Re:I don't want to say "I told you so," but .... (Score:5, Insightful)
Re:I don't want to say "I told you so," but .... (Score:5, Insightful)
And what about the rest of the team? (Score:5, Insightful)
The original paper had over a hundred co-authors listed, and I have only heard of 5 people in the entire project that asked to not have their name listed. If the director should resign over this, then why shouldn't the 100+ other people who were confident enough to put their name on the paper?
This is stupid. They did nothing wrong, there is no reason for anyone to resign.
Re:Wrong decision (Score:4, Insightful)
The members of the press should resign (Score:5, Insightful)

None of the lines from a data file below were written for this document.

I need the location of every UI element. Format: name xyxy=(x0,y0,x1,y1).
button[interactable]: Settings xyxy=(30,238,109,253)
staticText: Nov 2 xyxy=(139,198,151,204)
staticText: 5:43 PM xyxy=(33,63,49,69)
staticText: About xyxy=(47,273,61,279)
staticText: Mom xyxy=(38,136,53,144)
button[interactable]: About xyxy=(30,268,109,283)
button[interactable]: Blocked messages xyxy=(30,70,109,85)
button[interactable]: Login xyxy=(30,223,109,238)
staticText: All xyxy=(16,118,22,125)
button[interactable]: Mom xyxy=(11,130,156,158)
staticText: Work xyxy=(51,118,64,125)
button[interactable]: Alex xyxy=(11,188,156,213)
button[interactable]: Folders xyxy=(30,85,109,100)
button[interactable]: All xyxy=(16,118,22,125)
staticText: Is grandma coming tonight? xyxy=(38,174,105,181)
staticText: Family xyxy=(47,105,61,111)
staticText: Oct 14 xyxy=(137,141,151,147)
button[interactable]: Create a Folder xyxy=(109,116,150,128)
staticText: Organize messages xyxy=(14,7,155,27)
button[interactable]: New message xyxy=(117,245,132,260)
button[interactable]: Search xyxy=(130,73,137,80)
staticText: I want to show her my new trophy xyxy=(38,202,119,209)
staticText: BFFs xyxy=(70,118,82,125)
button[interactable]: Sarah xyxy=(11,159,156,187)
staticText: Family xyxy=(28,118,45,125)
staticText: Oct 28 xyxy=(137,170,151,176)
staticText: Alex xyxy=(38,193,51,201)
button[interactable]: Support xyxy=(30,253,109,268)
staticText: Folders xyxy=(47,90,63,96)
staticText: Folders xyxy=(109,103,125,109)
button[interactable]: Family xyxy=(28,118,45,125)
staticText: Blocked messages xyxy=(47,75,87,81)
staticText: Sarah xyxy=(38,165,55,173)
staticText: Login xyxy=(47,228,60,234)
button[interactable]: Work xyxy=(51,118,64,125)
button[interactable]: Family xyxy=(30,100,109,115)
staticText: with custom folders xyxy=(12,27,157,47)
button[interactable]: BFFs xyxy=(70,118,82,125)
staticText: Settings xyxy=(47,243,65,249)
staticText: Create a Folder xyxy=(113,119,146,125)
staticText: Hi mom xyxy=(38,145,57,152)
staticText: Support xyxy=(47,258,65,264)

That is my guess. Scientifically they behaved fine, but the PR in the mainstream press might have been a bit uncomfortable.
The members of the mainstream press who blew things out of proportion and dumbed down the story so much and failed to emphasize that the real scientists were saying "we must have made a mistake" should resign.
:-)
The real scientist who sees something odd and shows it to colleagues to help him/her figure out what went wrong should not be punished when it turns out to be due to some basic mistake. Something like "I have odd data but I can't figure out what I did wrong" was the start of many scientific discoveries.
Creating an environment where scientists are reluctant to share odd results and get help finding mistakes will impede the progress of science.
However creating an environment where sensationalist journalists, or scientifically illiterate journalists who write articles regarding advanced scientific topics, are reluctant to publish their writing might be a good thing. Of course I might have made a mistake in my logic and I hope my slashdot colleagues can help me see my error.
Re:That seems weird to me (Score:3, Insightful)
>>>All I can figure is that there were politics or other internal pressures.
ALL science is like this.
That's why it's good to question the results, rather than just accept them.
Re:The members of the press should resign (Score:5, Insightful)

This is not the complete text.